>>>>>

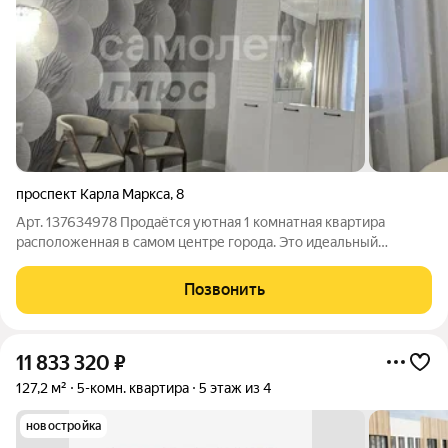
проспект Карла Маркса
,
8
Арт. 137634978 Продаётся уютная 1 комнатная квартира
расположенная в самом центре города. Это идеальный
вариант для тех, кто ценит комфорт, современный стиль и
удобство Квартира полностью отремонтирована с
Позвонить
использованием качественных материалов. Вас
11 833 320
₽
127,2 м²
5-комн. квартира
5 этаж из 4
новостройка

<<<<<

* **Exercise brief**: In the records above, find the line containing "Арт. 137634978 Продаётся"; please retype it and every line after it through the last line, exactly and with nothing else.

* **Solution for this problem**:
Арт. 137634978 Продаётся уютная 1 комнатная квартира
расположенная в самом центре города. Это идеальный
вариант для тех, кто ценит комфорт, современный стиль и
удобство Квартира полностью отремонтирована с
Позвонить
использованием качественных материалов. Вас
11 833 320
₽
127,2 м²
5-комн. квартира
5 этаж из 4
новостройка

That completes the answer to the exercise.